**WHAT YOU ARE ASKED TO DO**
How many lines in the listing below hold the word "generate"? Answer with the number only.

**LISTED ENTRIES**

========

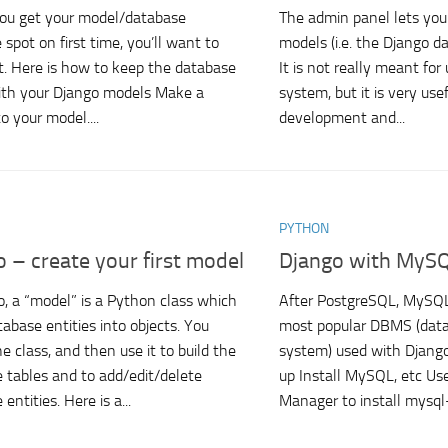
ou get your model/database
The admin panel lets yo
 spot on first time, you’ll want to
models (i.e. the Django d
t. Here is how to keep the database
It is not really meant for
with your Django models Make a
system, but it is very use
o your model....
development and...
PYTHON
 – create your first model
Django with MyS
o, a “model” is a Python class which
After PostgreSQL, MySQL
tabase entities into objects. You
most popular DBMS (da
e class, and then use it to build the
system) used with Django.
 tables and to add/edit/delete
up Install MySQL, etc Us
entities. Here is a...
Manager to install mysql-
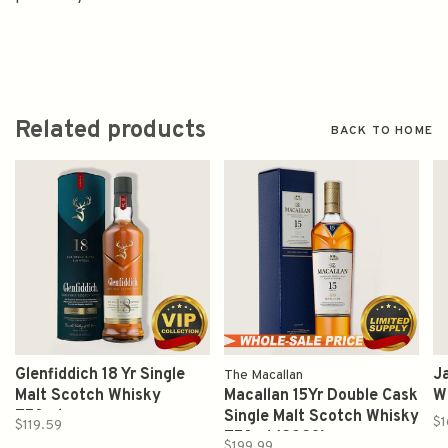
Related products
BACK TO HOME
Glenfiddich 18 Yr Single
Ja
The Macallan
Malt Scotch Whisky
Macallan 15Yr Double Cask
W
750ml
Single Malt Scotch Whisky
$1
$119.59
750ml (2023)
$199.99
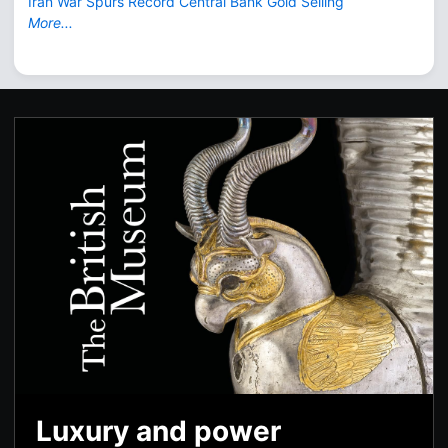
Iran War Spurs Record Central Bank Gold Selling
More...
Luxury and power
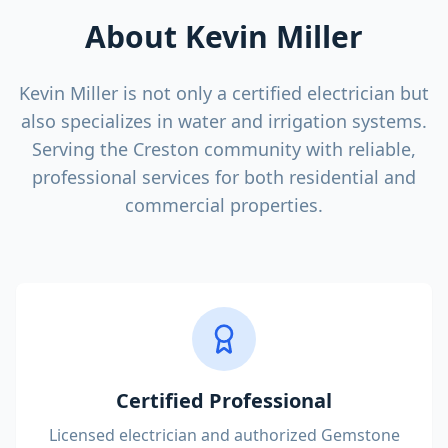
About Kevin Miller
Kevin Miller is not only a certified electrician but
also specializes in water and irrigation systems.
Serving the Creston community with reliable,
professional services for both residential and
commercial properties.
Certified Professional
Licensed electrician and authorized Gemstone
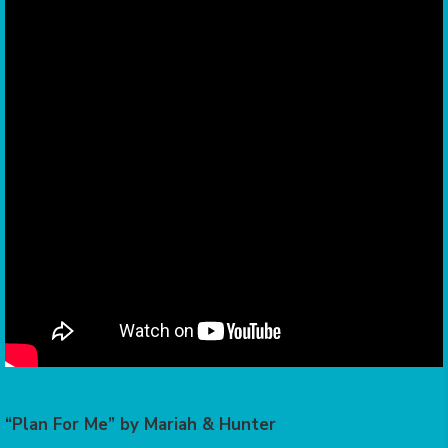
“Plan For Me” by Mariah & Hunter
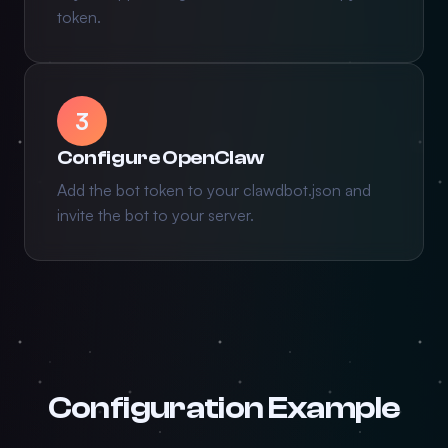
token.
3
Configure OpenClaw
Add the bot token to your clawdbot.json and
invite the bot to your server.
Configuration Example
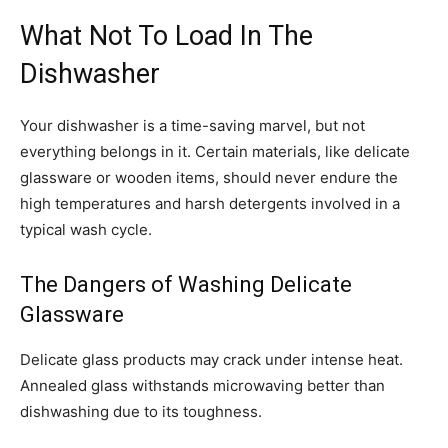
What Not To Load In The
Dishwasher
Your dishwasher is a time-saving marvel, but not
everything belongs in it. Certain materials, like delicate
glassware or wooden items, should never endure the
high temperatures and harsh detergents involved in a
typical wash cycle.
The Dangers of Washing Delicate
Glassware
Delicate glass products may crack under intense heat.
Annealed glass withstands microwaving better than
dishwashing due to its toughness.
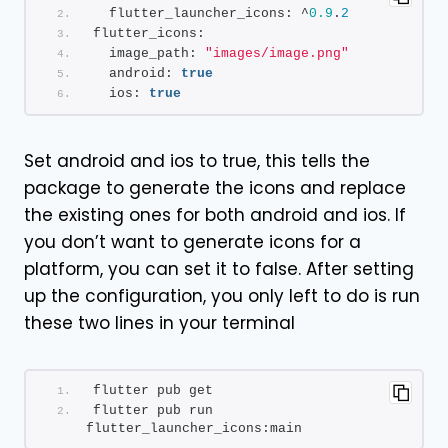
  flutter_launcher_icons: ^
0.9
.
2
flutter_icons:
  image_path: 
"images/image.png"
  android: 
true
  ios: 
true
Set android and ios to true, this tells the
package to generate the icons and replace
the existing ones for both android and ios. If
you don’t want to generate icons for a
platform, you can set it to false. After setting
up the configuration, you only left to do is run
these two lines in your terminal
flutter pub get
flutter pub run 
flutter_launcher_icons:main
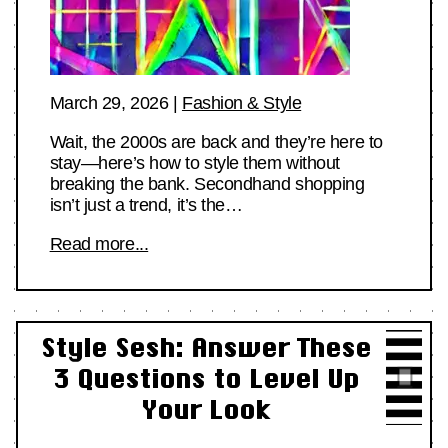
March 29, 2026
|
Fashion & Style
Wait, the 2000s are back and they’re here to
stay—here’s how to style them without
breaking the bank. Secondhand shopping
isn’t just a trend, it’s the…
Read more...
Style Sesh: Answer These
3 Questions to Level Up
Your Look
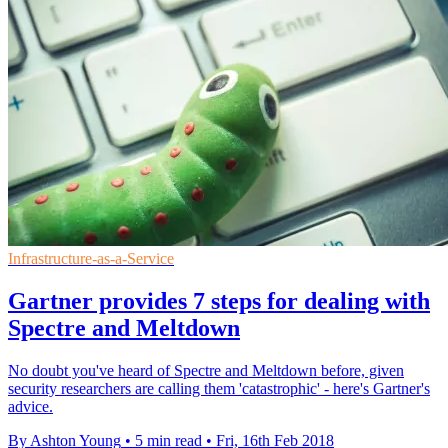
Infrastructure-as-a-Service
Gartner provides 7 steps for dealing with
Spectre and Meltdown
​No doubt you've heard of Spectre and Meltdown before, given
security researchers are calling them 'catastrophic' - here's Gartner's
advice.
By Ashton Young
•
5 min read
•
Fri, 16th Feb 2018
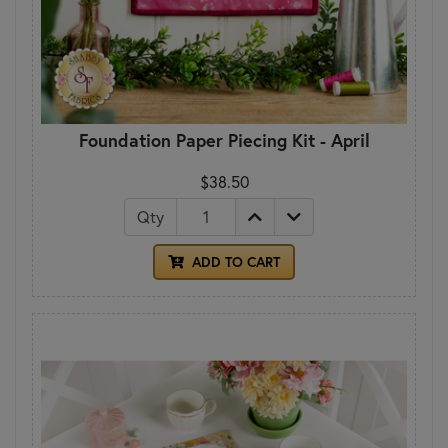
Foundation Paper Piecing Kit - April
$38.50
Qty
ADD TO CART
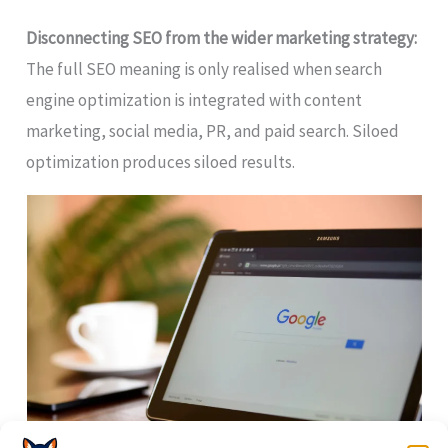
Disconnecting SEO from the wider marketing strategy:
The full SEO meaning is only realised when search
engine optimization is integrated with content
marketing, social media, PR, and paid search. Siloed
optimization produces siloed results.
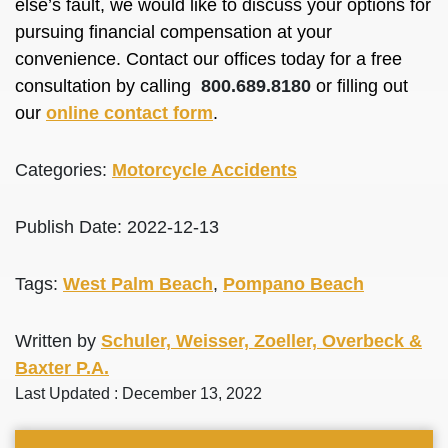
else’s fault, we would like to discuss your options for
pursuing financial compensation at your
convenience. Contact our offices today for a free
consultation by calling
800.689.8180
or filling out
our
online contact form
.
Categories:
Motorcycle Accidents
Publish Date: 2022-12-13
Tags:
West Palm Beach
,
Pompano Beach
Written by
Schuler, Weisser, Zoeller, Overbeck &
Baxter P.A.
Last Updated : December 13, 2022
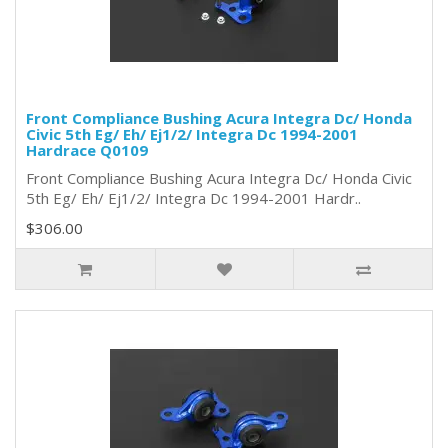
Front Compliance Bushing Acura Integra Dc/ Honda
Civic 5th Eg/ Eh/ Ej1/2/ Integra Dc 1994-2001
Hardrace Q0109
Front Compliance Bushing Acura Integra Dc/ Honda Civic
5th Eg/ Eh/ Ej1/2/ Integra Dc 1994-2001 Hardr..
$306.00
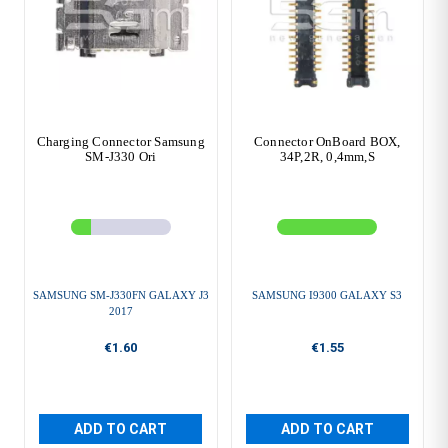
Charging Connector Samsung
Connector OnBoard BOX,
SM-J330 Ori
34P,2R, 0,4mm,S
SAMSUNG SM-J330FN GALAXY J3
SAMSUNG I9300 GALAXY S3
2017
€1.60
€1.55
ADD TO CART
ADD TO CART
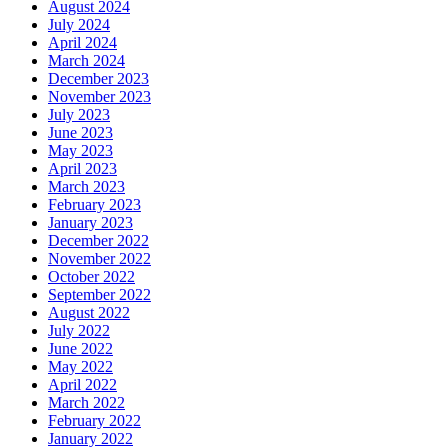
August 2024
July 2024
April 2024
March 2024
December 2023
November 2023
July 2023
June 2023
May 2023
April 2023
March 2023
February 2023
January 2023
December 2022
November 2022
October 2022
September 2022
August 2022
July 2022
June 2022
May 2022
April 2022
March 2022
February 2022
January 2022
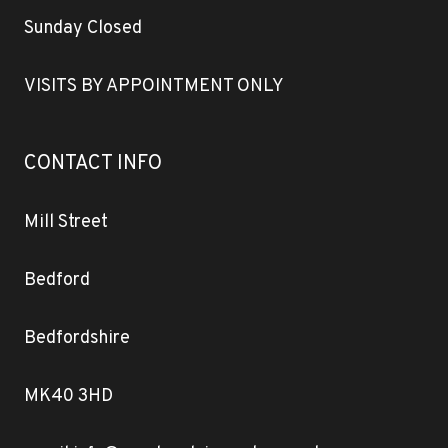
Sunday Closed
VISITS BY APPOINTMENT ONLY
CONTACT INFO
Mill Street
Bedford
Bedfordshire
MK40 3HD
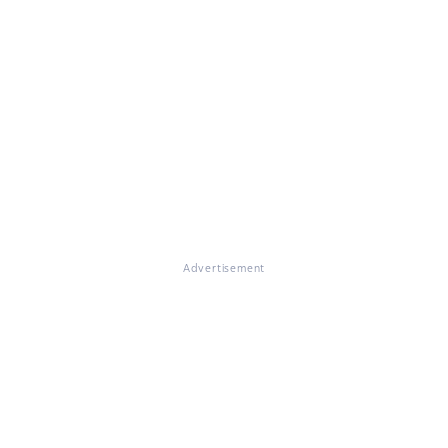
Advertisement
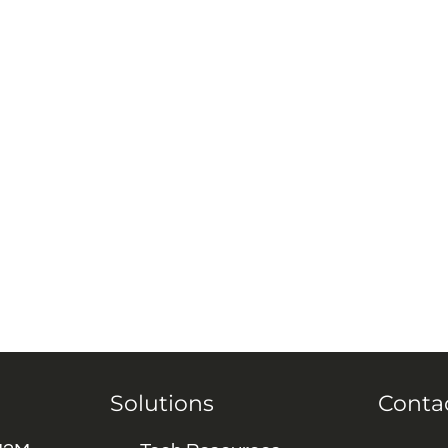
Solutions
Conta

========

**SOLUTION**
2